• _About this exercise_
Look below for the line with "culate Filter Cleaning Machine" and the line with "y norte para Recambiofacil. Enfocado en la". Copy exactly those two lines and every line between, but not the pictures.

• _Input records_
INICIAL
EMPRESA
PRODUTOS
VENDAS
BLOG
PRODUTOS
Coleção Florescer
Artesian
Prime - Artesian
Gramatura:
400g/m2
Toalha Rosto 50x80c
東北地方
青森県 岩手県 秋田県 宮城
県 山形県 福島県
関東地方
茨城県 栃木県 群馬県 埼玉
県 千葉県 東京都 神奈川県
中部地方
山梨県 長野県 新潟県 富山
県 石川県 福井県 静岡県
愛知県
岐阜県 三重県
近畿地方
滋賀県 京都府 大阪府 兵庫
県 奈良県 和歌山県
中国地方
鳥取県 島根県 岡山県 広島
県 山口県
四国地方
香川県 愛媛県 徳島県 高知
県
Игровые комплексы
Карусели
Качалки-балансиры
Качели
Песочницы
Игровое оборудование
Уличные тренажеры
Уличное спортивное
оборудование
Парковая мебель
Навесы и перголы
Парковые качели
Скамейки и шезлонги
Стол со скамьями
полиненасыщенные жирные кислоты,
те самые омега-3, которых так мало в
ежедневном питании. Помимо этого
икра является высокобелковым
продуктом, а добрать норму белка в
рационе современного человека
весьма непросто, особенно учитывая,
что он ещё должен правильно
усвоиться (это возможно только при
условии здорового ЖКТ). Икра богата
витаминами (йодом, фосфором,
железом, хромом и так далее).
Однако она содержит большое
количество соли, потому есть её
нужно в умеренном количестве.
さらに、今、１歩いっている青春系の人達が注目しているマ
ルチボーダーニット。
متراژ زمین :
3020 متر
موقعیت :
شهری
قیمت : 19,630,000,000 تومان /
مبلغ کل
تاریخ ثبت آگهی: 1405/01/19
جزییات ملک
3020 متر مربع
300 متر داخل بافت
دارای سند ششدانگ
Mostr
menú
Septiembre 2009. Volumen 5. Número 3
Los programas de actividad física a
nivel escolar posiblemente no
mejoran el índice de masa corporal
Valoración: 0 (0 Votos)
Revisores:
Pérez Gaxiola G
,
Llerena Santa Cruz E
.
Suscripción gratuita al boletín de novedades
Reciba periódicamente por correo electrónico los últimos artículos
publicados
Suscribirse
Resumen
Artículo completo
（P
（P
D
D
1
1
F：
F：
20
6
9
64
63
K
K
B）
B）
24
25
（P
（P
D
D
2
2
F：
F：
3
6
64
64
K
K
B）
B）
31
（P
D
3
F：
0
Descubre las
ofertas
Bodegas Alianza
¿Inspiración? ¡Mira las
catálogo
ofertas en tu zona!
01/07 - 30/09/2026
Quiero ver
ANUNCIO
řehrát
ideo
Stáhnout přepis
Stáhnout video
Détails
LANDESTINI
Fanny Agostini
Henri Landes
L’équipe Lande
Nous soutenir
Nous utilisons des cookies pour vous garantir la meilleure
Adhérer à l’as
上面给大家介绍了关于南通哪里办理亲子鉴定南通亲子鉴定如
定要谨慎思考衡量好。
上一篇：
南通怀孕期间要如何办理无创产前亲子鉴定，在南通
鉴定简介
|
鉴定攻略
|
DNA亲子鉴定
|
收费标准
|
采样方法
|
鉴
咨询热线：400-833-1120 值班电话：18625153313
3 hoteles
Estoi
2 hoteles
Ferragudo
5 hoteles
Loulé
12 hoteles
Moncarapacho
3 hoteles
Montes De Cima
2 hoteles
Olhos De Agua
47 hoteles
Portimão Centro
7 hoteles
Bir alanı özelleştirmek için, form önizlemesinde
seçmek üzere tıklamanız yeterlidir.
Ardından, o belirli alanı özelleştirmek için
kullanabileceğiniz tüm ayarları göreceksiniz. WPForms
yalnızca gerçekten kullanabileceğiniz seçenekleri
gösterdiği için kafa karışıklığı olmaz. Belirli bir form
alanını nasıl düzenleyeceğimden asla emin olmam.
...
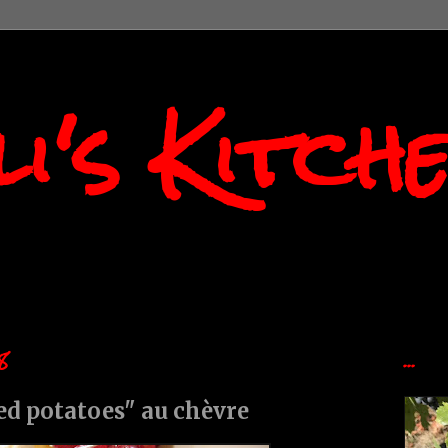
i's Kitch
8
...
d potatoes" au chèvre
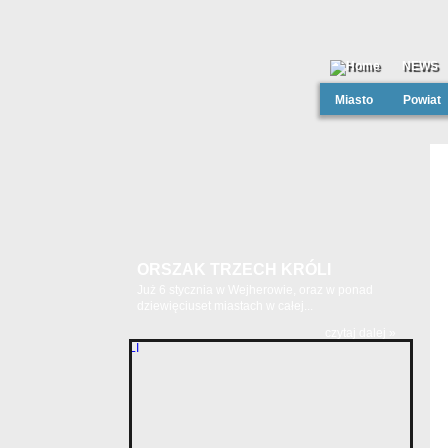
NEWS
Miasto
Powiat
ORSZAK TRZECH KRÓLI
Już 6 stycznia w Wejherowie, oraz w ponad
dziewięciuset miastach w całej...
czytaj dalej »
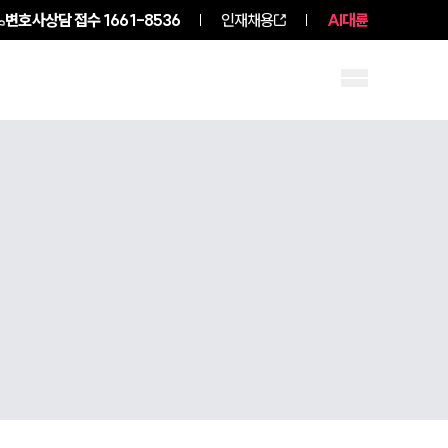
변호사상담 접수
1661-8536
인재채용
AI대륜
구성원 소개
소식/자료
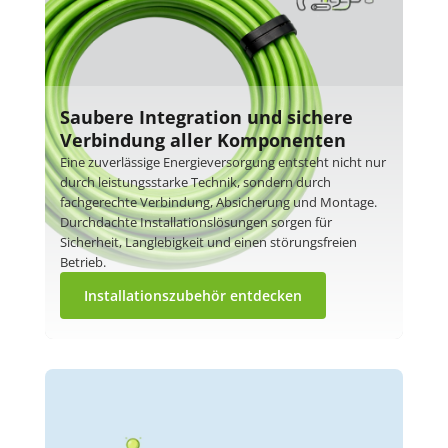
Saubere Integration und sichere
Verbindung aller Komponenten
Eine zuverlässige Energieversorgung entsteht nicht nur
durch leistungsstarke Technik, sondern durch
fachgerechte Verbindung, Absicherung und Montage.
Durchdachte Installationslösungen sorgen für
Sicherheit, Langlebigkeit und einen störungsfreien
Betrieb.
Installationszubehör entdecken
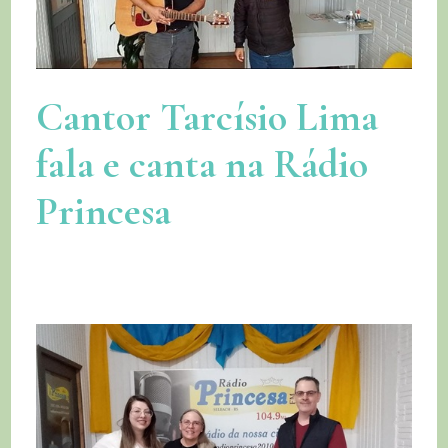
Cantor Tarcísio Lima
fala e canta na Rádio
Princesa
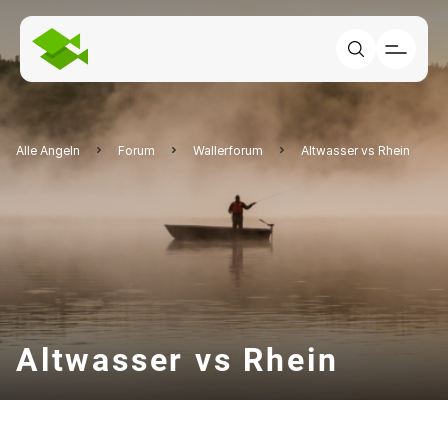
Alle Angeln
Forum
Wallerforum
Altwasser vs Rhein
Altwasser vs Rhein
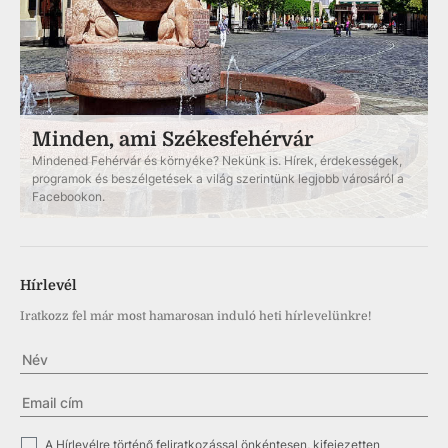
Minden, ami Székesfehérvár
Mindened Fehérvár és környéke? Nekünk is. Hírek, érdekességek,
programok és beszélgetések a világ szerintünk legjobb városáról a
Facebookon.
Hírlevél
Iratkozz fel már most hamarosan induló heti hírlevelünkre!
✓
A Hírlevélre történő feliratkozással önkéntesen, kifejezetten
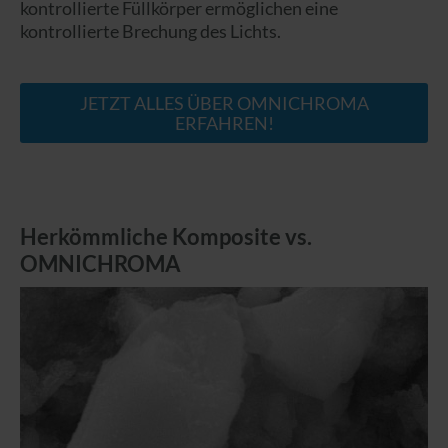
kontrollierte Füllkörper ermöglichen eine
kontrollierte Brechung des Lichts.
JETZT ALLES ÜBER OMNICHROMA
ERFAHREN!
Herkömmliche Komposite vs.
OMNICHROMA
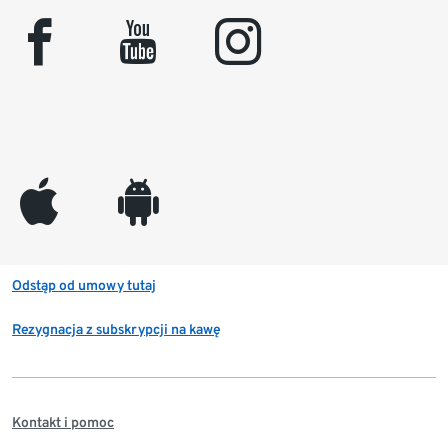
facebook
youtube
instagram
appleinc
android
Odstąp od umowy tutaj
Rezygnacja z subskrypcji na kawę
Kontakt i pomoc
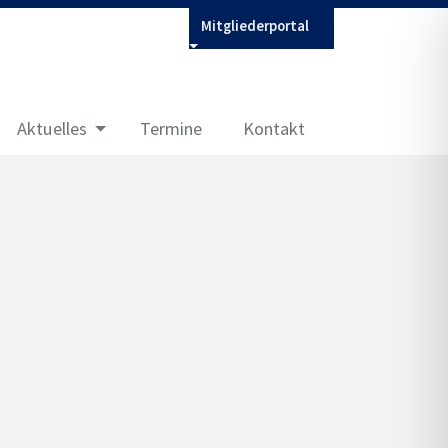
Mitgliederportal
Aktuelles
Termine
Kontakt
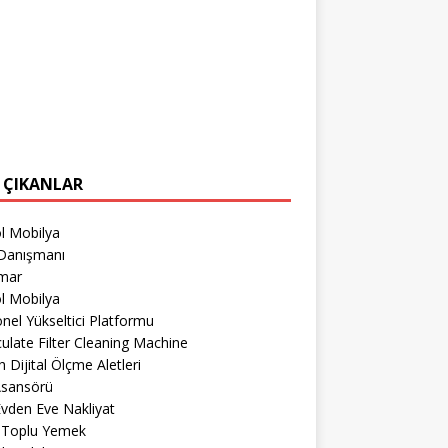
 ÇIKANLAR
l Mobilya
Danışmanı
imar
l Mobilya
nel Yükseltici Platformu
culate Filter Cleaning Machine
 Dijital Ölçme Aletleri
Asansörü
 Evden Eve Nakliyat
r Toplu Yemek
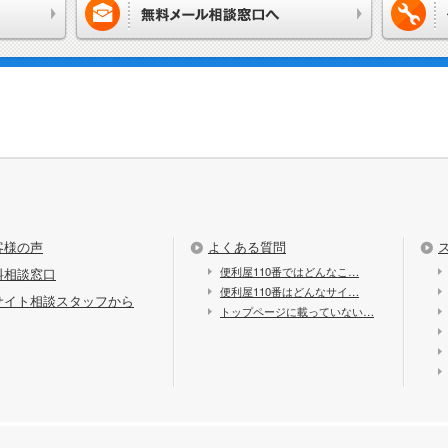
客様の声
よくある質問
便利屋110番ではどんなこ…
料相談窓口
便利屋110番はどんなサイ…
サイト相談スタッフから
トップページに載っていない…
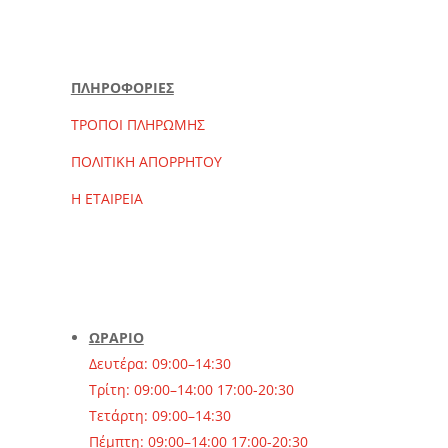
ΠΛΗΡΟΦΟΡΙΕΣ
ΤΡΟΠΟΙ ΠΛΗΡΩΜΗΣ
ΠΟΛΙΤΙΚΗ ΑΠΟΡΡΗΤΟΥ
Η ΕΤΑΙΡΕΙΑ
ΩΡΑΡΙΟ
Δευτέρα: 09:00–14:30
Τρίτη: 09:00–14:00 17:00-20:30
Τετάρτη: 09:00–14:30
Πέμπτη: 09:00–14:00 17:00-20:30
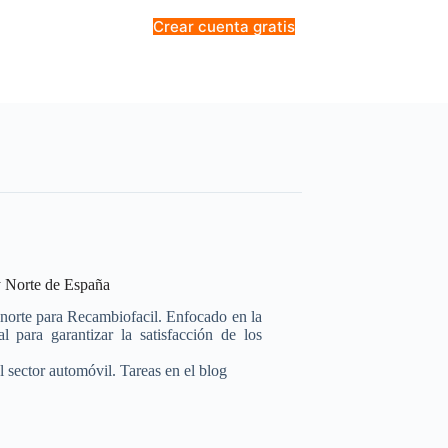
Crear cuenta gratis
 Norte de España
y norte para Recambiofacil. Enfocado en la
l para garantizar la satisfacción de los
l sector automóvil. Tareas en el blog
...
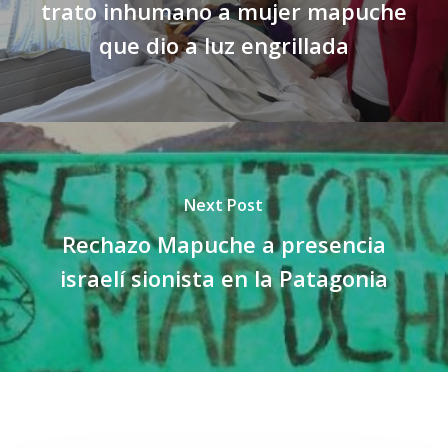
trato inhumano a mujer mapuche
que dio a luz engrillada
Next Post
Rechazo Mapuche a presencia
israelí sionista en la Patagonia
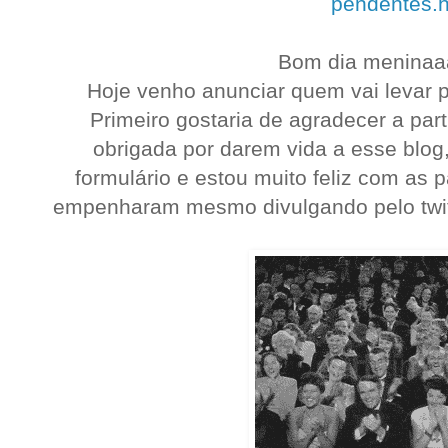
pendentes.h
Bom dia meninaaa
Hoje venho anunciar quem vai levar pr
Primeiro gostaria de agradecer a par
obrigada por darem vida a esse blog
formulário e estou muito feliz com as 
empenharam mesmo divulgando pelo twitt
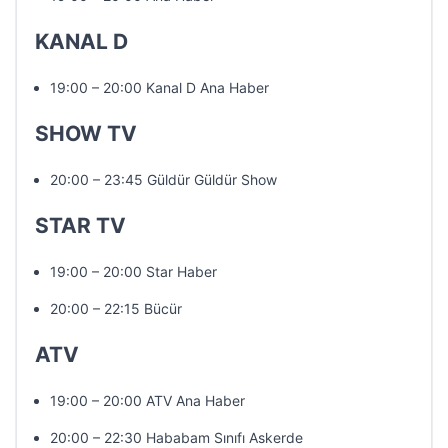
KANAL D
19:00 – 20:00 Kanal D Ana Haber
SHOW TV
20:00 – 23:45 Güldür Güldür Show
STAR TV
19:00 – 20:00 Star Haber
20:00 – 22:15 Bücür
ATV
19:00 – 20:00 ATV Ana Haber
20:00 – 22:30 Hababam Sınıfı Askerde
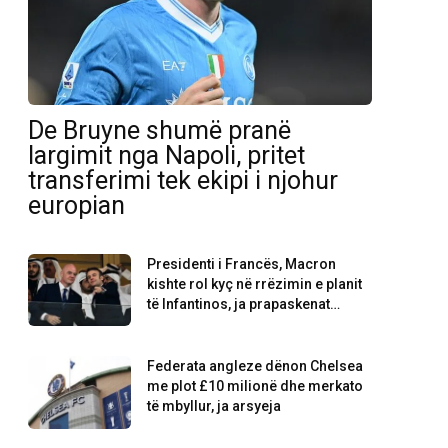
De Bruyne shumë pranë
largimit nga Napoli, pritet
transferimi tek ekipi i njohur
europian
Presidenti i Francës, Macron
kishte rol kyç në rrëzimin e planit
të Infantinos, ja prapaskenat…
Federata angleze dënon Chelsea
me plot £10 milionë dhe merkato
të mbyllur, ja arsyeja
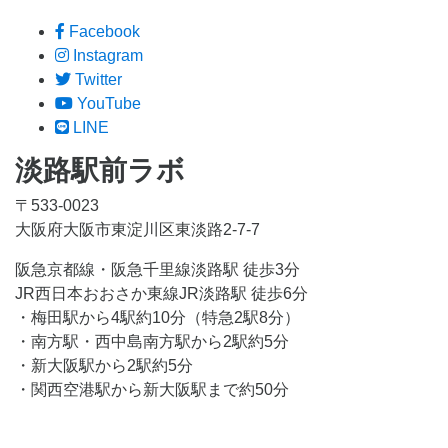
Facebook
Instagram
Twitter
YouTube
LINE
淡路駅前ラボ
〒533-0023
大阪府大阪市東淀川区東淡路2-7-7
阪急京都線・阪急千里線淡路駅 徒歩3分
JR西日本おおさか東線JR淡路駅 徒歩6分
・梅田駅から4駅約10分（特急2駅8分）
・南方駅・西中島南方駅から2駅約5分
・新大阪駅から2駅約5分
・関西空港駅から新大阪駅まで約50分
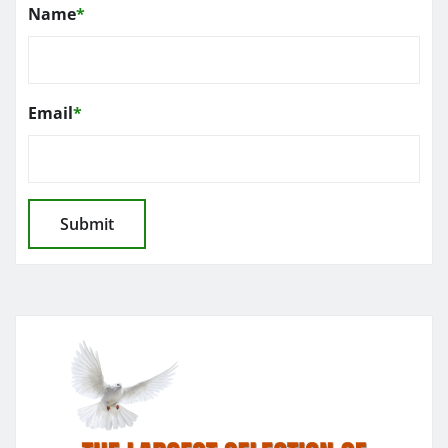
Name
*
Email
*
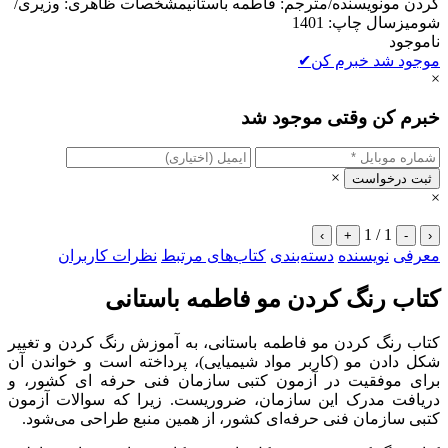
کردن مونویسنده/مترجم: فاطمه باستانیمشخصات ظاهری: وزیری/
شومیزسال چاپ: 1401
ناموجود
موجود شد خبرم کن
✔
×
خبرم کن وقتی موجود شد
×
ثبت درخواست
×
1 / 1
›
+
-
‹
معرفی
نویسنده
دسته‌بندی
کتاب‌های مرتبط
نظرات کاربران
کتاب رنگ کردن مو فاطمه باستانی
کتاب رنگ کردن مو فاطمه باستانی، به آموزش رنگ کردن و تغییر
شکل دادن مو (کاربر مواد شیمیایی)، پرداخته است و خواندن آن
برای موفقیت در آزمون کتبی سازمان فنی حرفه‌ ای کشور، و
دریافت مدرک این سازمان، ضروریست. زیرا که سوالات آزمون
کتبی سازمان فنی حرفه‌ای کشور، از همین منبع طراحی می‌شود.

• _Task response_
culate Filter Cleaning Machine
 Dijital Ölçme Aletleri
Asansörü
 Evden Eve Nakliyat
r Toplu Yemek
客様の声
よくある質問
便利屋110番ではどんなこ…
料相談窓口
便利屋110番はどんなサイ…
サイト相談スタッフから
トップページに載っていない…
ΠΛΗΡΟΦΟΡΙΕΣ
ΤΡΟΠΟΙ ΠΛΗΡΩΜΗΣ
ΠΟΛΙΤΙΚΗ ΑΠΟΡΡΗΤΟΥ
Η ΕΤΑΙΡΕΙΑ
ΩΡΑΡΙΟ
Δευτέρα: 09:00–14:30
Τρίτη: 09:00–14:00 17:00-20:30
Τετάρτη: 09:00–14:30
Πέμπτη: 09:00–14:00 17:00-20:30
Crear cuenta gratis
 Norte de España
y norte para Recambiofacil. Enfocado en la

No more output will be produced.